なお、当連結会計年度末時点において決定している重要な設備の新設等の計画については「第3 設備の状況 3設備の新設、除却等の計画」に記載のとおりであります。
(資金の流動性)
当社グループでは、国内の子会社に対してキャッシュ・マネジメント・システムを導入し、グループ内の効率的な資金管理を行っており、各社・各部署からの報告に基づき適時に資金繰計画を作成・更新するとともに、手元流動性を維持するなど、当社において当社グループの流動性リスクを一元的に管理する体制を構築しております。
また、当社グループでは、運転資金の効率的な調達を行い、流動性を補完することを目的に、従来より複数の金融機関との間に当座貸越契約を締結しておりますが、新型コロナウイルス感染症が拡大する中で、運転資金の機動的かつ安定的な調達を行うため、当連結会計年度において新たに総額10,000百万円の貸出コミットメント契約を締結しております。
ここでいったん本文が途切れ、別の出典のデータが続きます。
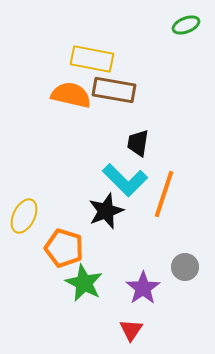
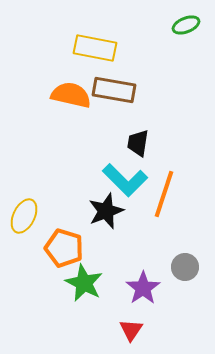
yellow rectangle: moved 3 px right, 11 px up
前述のとおり、財務安定策としての手元流動性の確保を目的とした資金調達等により、当連結会計年度末時点において現金及び預金13,884百万円を確保しており、また、これに加えて当座貸越4,000百万円、貸出コメットメント契約10,000百万円の借入枠を維持しており、当社グループの事業運営上に必要な資金の流動性は十分に確保しているものと認識しております。